A fun route that climbs a groove that does protect rather well. It climbs the crack that cuts the slab right of Betty's and Cheap Thrills (The obvious right Facing wide crack). Mainly slab and face climbing with an odd crack move thrown in. Passing the roof at about 30 feet the rock was a little rotten, and right at the end of the first pitch also. The crux was just below the only bolt on the first pitch. The second pitch (I assume it is Altered State's second pitch), goes back left off the anchors into the crack, and reaches the bolt. After the bolt, find the easiest route through the multitude of chickenheads to the old belay tree. Don't touch it as it WILL fall and probably destroy your bags at the bottom. The easiest exit at this point is to continue up the wide crack until you reach the living pine tree seen in the distance. A 70 meter rope will barely reach. If you have a shorter rope plan on rigging an anchor. From here a 4th class scramble up and left will get you on top of Betty's Altered Elbow for a series of raps down. First pitch probably deserves three stars as it was fun and had relatively good rock the entire way. Second pitch had quite a bit of rice-y rock, and sketchy gear (1/4" buttonhead included). The exit pitch (Probably the last pitch of Cheap Thrills) had a few fun squeeze/chimney moves mixed in with a lot of loose and dangerous rock. I would recommend only doing the first pitch until the bolt and belay station gets replaced, and even then I would recommend that you are confident before leading that second pitch.

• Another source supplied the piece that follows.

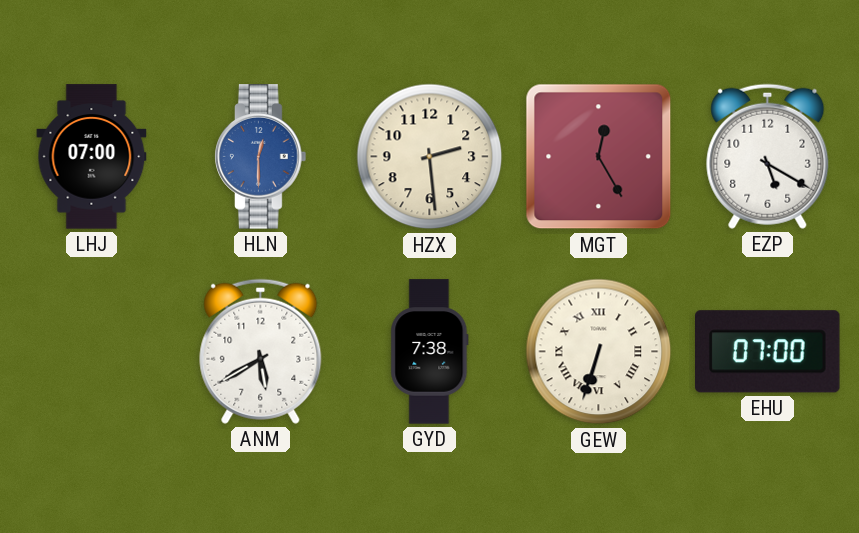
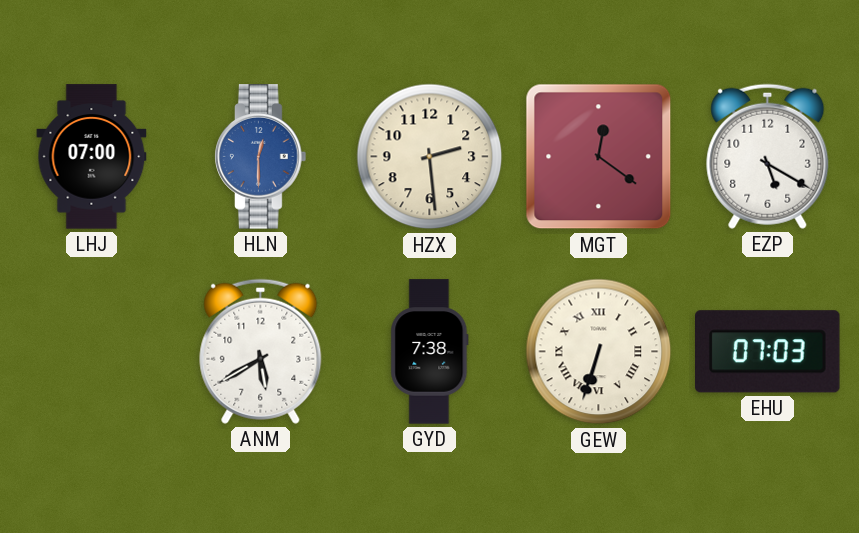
MGT: 12:25 -> 12:21
EHU: 07:00 -> 07:03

20 or so feet right of Cheap Thrills, near the north end of the routes on the east side. Look for an easy crack system that cuts through the roof band.


There is a bolt and a piton on the first pitch and the second pitch has a bolt. Protection on the first pitch was standard rack. The second pitch had one good piece left of the anchors (largish cam), and a couple of micro nuts in a hollow flake system after the bolt. The climbing is easier but it is also kind of rotten, so be careful. The third pitch (exit pitch) needed really big gear. I had one piece that would work. It was also easy 5.6 or so. But the threat of rotten rock was everpresent. The runout rating I give is for the second pitch, although the first isn't well-protected.